Southampton undoubtedly have an exceptional crop coming through their academy but so do Middlesbrough, Leeds United - which has been re-vamped under their astute manager Kevin Blackwell - and Manchester City now under the leadership of Steve Wigley, who used to be in charge of the set-up at St Mary's.

Fulham also have earned a reputation, with Zesh Rehman, Dean Leacock and Adam Green coming through, while their opponents tomorrow, West Ham, have long revelled in their claim to being the "academy of football". But all these clubs also have to contend with the preying eyes of larger rivals.

At Fulham it helps that former director Steve Kean is now deputy to manager Chris Coleman, who himself was fast-tracked from coaching the kids to taking over the first-team. "They have a good relationship with the young players," says Omozusi. "I talk a lot to Steve Kean and he seems very encouraged, asking about me.
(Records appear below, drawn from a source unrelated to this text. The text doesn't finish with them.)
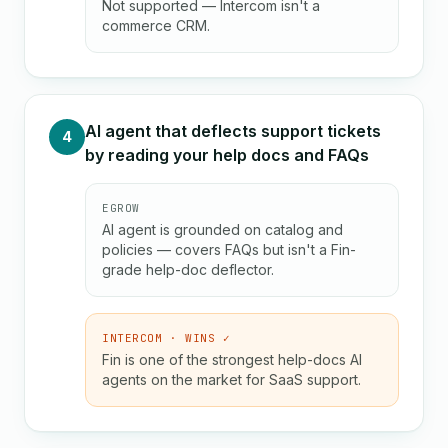
Not supported — Intercom isn't a
commerce CRM.
AI agent that deflects support tickets
4
by reading your help docs and FAQs
EGROW
AI agent is grounded on catalog and
policies — covers FAQs but isn't a Fin-
grade help-doc deflector.
INTERCOM · WINS ✓
Fin is one of the strongest help-docs AI
agents on the market for SaaS support.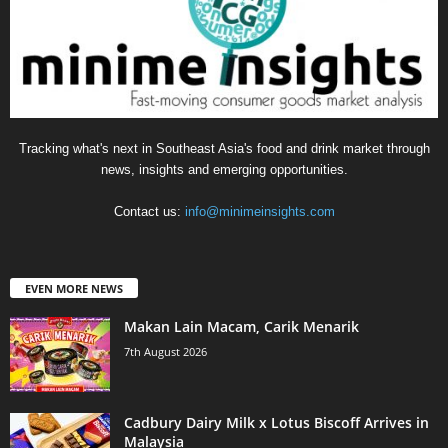
Tracking what's next in Southeast Asia's food and drink market through
news, insights and emerging opportunities.
Contact us:
info@minimeinsights.com
EVEN MORE NEWS
Makan Lain Macam, Carik Menarik
7th August 2026
Cadbury Dairy Milk x Lotus Biscoff Arrives in
Malaysia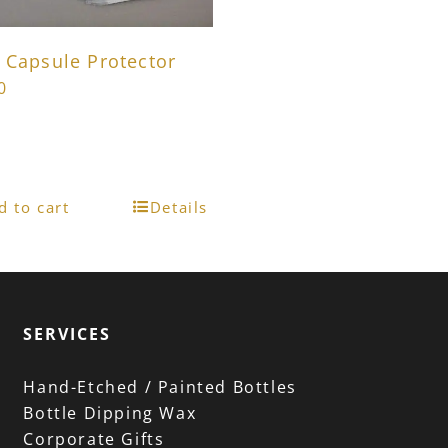
 Capsule Protector
0
d to cart
Details
SERVICES
Hand-Etched / Painted Bottles
Bottle Dipping Wax
Corporate Gifts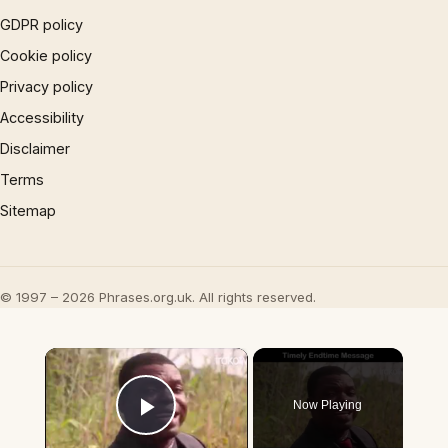
GDPR policy
Cookie policy
Privacy policy
Accessibility
Disclaimer
Terms
Sitemap
© 1997 – 2026 Phrases.org.uk. All rights reserved.
×
Now Playing
Play Video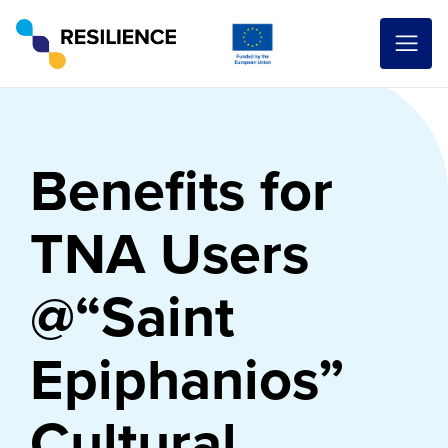
Benefits for
TNA Users
@“Saint
Epiphanios”
Cultural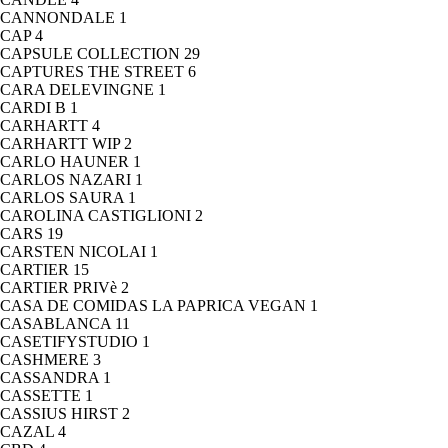
CANNONDALE
1
CAP
4
CAPSULE COLLECTION
29
CAPTURES THE STREET
6
CARA DELEVINGNE
1
CARDI B
1
CARHARTT
4
CARHARTT WIP
2
CARLO HAUNER
1
CARLOS NAZARI
1
CARLOS SAURA
1
CAROLINA CASTIGLIONI
2
CARS
19
CARSTEN NICOLAI
1
CARTIER
15
CARTIER PRIVè
2
CASA DE COMIDAS LA PAPRICA VEGAN
1
CASABLANCA
11
CASETIFYSTUDIO
1
CASHMERE
3
CASSANDRA
1
CASSETTE
1
CASSIUS HIRST
2
CAZAL
4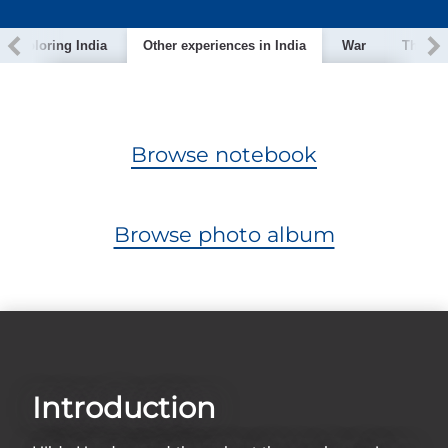
Exploring India
Other experiences in India
War
The nui
Browse notebook
Browse photo album
Introduction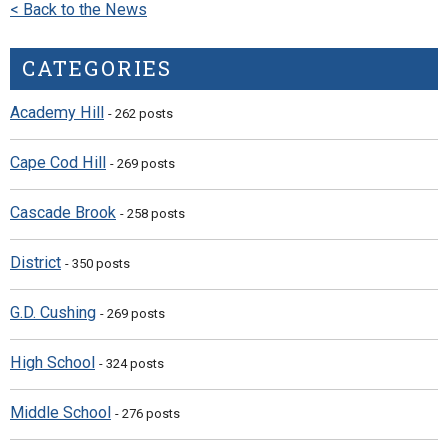
< Back to the News
CATEGORIES
Academy Hill
- 262 posts
Cape Cod Hill
- 269 posts
Cascade Brook
- 258 posts
District
- 350 posts
G.D. Cushing
- 269 posts
High School
- 324 posts
Middle School
- 276 posts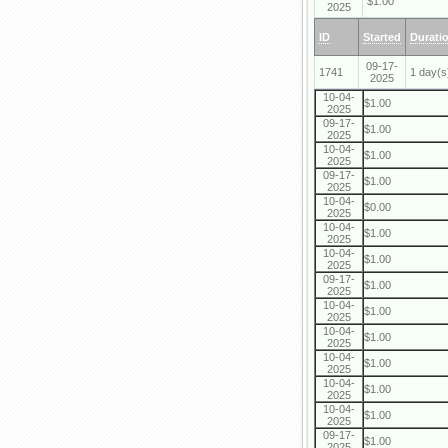
$1.00
2025
ID
Started
Durati
09-17-
1741
1 day(s
2025
10-04-
$1.00
2025
09-17-
$1.00
2025
10-04-
$1.00
2025
09-17-
$1.00
2025
10-04-
$0.00
2025
10-04-
$1.00
2025
10-04-
$1.00
2025
09-17-
$1.00
2025
10-04-
$1.00
2025
10-04-
$1.00
2025
10-04-
$1.00
2025
10-04-
$1.00
2025
10-04-
$1.00
2025
09-17-
$1.00
2025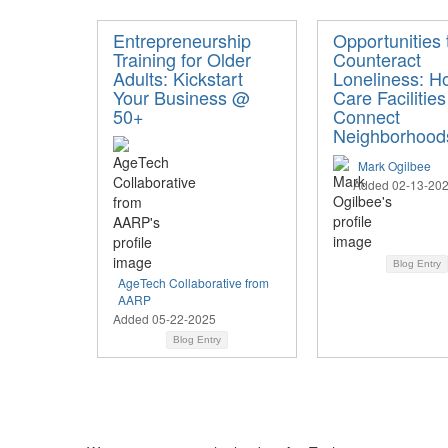
Entrepreneurship
Opportunities 
Training for Older
Counteract
Adults: Kickstart
Loneliness: H
Your Business @
Care Facilities
50+
Connect
Neighborhood
Mark Ogilbee
Added 02-13-20
Blog Entry
AgeTech Collaborative from
AARP
Added 05-22-2025
Blog Entry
At Fulham we're all close with the other players as everyone is under one roof. Often they don't have to tell you what to do, they lead by example and act as role models.

"It's a friendly environment. Hard, determined but not uptight." Fulham have also continued the work of their former manager Jean Tigana, who was "big on technique" and instilled in all the club's teams the need to play similar systems and train in the same way.

It helps his progress that Omozusi, who lives in digs, is grounded. His father drives a mini-cab, his mother is a nurse while his older sister is at college. The family are of Nigerian descent and "dad always said that school came first". Omozusi studies sports science part-time at college. Although he spent a week at Chelsea it was decided the "travelling was too much at my age" and he joined Fulham instead. "They were the ones who spotted me first, when I was playing for my district, Hackney, when I was 12," he says. "I took football seriously, enjoyed it but it was still a shock."

Indeed Fulham signed him up straight after a trial match against Millwall. It was an even greater surprise to be fast-tracked through the club's Under-16s, Under-18s and then into the reserves before being picked to train regularly with the first team. "Demanding," he says, "but a real confidence boost. It really does bring out the best in you."

Omozusi has had a similar acceleration at international level - working his way quickly through to now playing for the England Under-18s. "Playing in front of 16,000 at the JJB Stadium against Portugal was just fantastic," he says. "When you see the people they are so passionate. I didn't get nervous." The nerves, right now, may belong to Fulham who are acutely aware of the growing interest in their young star.